Question:
In Java, the hash code for a String
object is computed as
s[0]*31^(n-1) + s[1]*31^(n-2) + ... + s[n-1]
using integer arithmetic, where s[i]
is the i
-th character of the string, n
is the length of the string, and ^
indicates exponentiation.
Why is 31 used as a multiplier?
I understand that the multiplier should be a relatively large prime number. So why not 29, or 37, or even 97?
Answer:
Hash code is often used as a key for hash tables, called dictionaries. It's common for the maximum value of possible codes to be stored in 32 bits, so it makes sense to use the maximum multiple of 32 and the immediate lower prime is 31. Not that you need to use all the codes, but from that number you can derive the index plus appropriate according to the amount of buckets possible in that specific spread thus giving a good distribution.
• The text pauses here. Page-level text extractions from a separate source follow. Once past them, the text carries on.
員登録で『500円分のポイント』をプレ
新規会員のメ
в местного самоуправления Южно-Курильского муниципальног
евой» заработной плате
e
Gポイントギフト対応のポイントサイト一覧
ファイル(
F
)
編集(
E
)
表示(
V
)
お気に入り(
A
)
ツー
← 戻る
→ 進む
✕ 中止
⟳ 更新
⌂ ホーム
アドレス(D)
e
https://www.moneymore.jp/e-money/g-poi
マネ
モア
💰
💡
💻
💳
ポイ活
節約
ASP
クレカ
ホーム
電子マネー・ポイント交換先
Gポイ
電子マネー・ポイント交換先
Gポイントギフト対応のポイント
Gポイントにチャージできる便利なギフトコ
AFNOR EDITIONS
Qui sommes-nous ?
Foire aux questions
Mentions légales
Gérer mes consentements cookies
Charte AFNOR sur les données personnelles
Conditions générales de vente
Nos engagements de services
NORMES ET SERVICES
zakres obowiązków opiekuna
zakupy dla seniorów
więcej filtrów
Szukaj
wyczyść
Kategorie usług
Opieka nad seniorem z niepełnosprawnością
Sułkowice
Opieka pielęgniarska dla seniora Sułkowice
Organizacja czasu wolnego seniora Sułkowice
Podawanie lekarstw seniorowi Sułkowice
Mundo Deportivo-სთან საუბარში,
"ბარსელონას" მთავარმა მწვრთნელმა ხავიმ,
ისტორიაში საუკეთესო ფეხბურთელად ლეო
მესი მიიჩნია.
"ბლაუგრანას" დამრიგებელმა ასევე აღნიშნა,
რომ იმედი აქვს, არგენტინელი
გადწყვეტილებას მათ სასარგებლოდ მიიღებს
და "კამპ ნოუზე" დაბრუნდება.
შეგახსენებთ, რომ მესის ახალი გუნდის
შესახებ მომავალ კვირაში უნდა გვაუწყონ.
According to comments, today it is considered that there are better (larger) numbers , but as far as I know the reason for the initial choice was this. A smaller number could generate code collisions much more easily. A bigger one is really better, but the gain difference isn't that big, a smaller one is much worse.
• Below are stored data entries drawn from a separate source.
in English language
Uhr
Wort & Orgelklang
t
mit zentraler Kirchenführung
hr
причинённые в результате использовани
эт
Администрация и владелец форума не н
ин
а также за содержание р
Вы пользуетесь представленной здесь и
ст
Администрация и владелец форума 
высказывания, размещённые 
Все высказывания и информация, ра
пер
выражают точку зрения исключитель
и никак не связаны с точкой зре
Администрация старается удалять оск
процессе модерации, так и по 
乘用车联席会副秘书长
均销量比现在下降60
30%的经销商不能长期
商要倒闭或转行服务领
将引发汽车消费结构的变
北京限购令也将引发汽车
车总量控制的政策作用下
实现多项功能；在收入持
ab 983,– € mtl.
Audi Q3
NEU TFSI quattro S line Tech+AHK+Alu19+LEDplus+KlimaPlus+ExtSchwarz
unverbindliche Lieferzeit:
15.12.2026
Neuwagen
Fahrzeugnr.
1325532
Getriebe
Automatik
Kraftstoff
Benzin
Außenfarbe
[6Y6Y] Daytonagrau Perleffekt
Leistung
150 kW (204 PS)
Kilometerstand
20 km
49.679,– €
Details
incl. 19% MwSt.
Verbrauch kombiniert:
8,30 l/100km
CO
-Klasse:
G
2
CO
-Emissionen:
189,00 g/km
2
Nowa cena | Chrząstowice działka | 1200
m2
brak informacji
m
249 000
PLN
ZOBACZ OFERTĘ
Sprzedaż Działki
On some platforms a shift operation of certain numbers is cheap, on others it is not, in some cases there is optimization for some numbers, as in the case of 31 which can be used (it is a shift and a simple subtraction).
You can say that it's not a well thought out number, no in-depth assessment was made, something that has a sensational justification 🙂
A comparison was made on SOen . It seems that certain numbers are the same, but note that other observations need to be made, the analysis cannot be taken in isolation. Ali does not show other problems of each number.